Moderate harm (Score = 2)
This category is used when it is foreseeable that a fire could result in injury or serious injury of one or more people, but multiple fatalities are not likely. This may be because there are defficiencies in some of the fire precautions, the management of fire safety or maintenance of systems and equipment.
Extreme harm (Score = 3)
This category is selected when there is a significant potential for death or serious injury affecting one or more people. This is often down to serious defficiencies in fire precautions, such as a lack of fire exits, inadequate fire alarm or ineffective fire procedures.
Once again, use the above as a guide and make a note of the score.
Evaluation of Risk
As this stage, we have to bring together the likelihood and severity that has been selected from the options given above.
On this page, each of the options has been given a score. The two scores are simply multiplied together to give a Risk Factor. The Risk Factor for each possible score, and what it means, is given below:
Score = 1: Trivial Risk
The Risk is acceptably low. No further action is needed.
Score = 2: Tolerable Risk
The Risk is acceptably low. No major additional fire precautions will be needed. Any actions from the Fire Risk Assessment which are needed to address shortcomings should be carried out.
Score = 3 or 4: Moderate Risk
The Risk needs to be reduced to a tolerable level (or lower). An action plan is needed to identify what additional fire precautions are required and identify a time period by which these are to be completed. Actions need to be prioritised so that the highest risk issues are carried out first, which may need a further, detailed assessment to be conducted.
Score = 6: Substantial Risk
Fire safety may need a significant investment of time and money because there are significant issues that must be addressed. Urgent action should be taken for premises that are occupied. For premises that are not occupied, action is needed before occupancy.
Score = 9: Intolerable Risk
The premises, or the part of the premises that has been assessed, should not be occupied until the issues that cause the risk to be at this level are addressed.
In all cases, the aim of the Fire Risk Assessment should be to reduce the Risk Factor down to the lowest level that is reasonably achievable and practicable. Fire Risk Assessment does not mean that fire hazards have to be totally eliminated, but rather that reasonable measures are needed to reduce the risk to a Tolerable (or lower) level.
The Fire Risk Assessment of a small Church has identified a number of minor issues relating to the use and storage of candles, the positioning of some combustible materials outside and the use of electrical appliances that have not been subjected to any tests or inspections.
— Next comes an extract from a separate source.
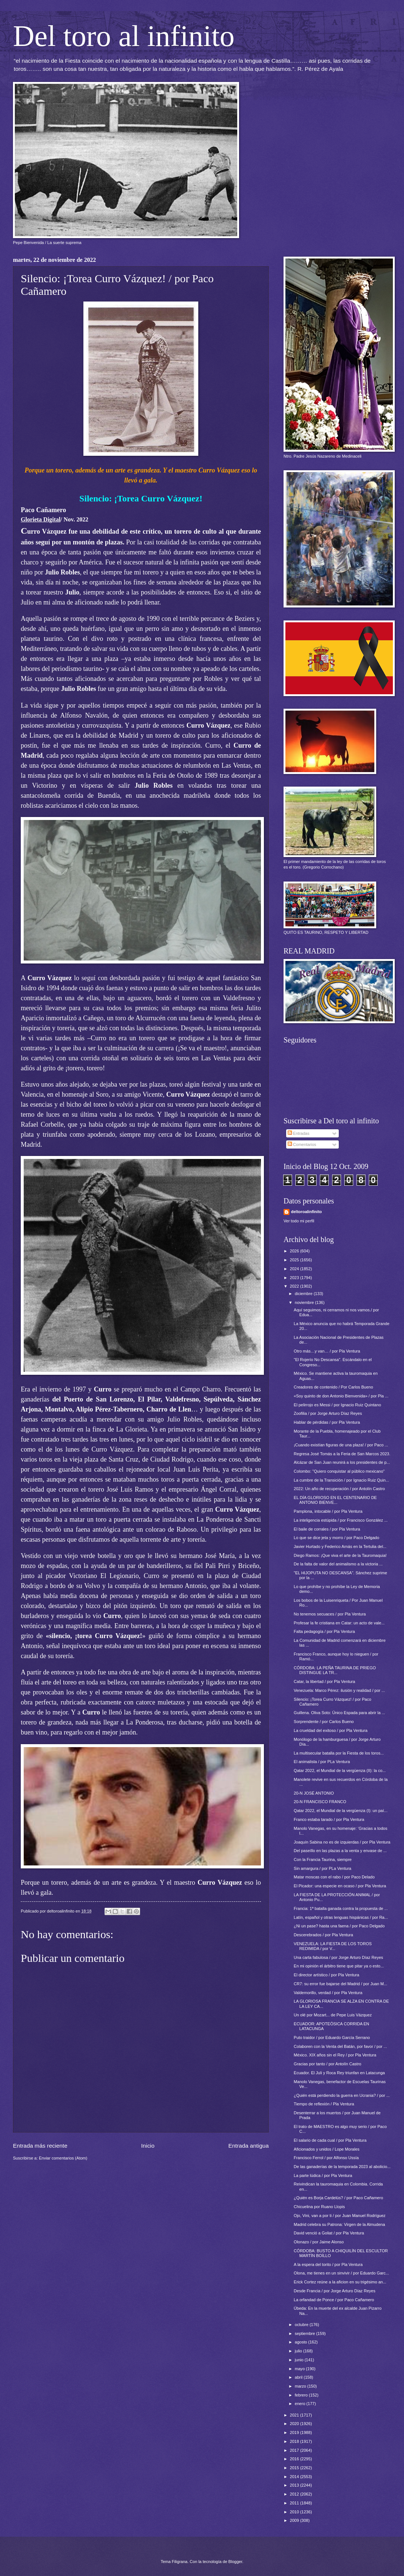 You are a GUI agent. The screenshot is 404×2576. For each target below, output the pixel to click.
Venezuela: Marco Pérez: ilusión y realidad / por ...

Even though there some issues identified that need to be addressed, these are not so bad as to result in a high risk of fire starting. The category chosen for 'Liklihood' is 'Normal' (2).
Due to the size of the premises, no electrical fire alarm has been provided. There are no exit signs. There is no emergency lighting, but a number of (manyally-operated) torches have been provided. There are three fire extinguishers, which are maintained under a service contract and are of the right type and size for the premises.
If there should to be a fire, it is foreseable that a person may not know where the exits are. The lack of automatic emergency lighting may be an issue at night-time. The category chosen for 'Severity' is 'Moderate' (2).
So, Liklihood x Severity = 2 x 2 = 4 = Moderate Risk
This category means that some action is needed to address the issues noted above. However, none of these should take too much time or effort, then the assessment can be reviewed to hopefully bring it down to a Tolerable level.
Other scoring systems
This page has included an example of how to score the Likelihood and Severity of a fire, and how to determine the overall Risk. However, there are other scoring systems that may equally be used.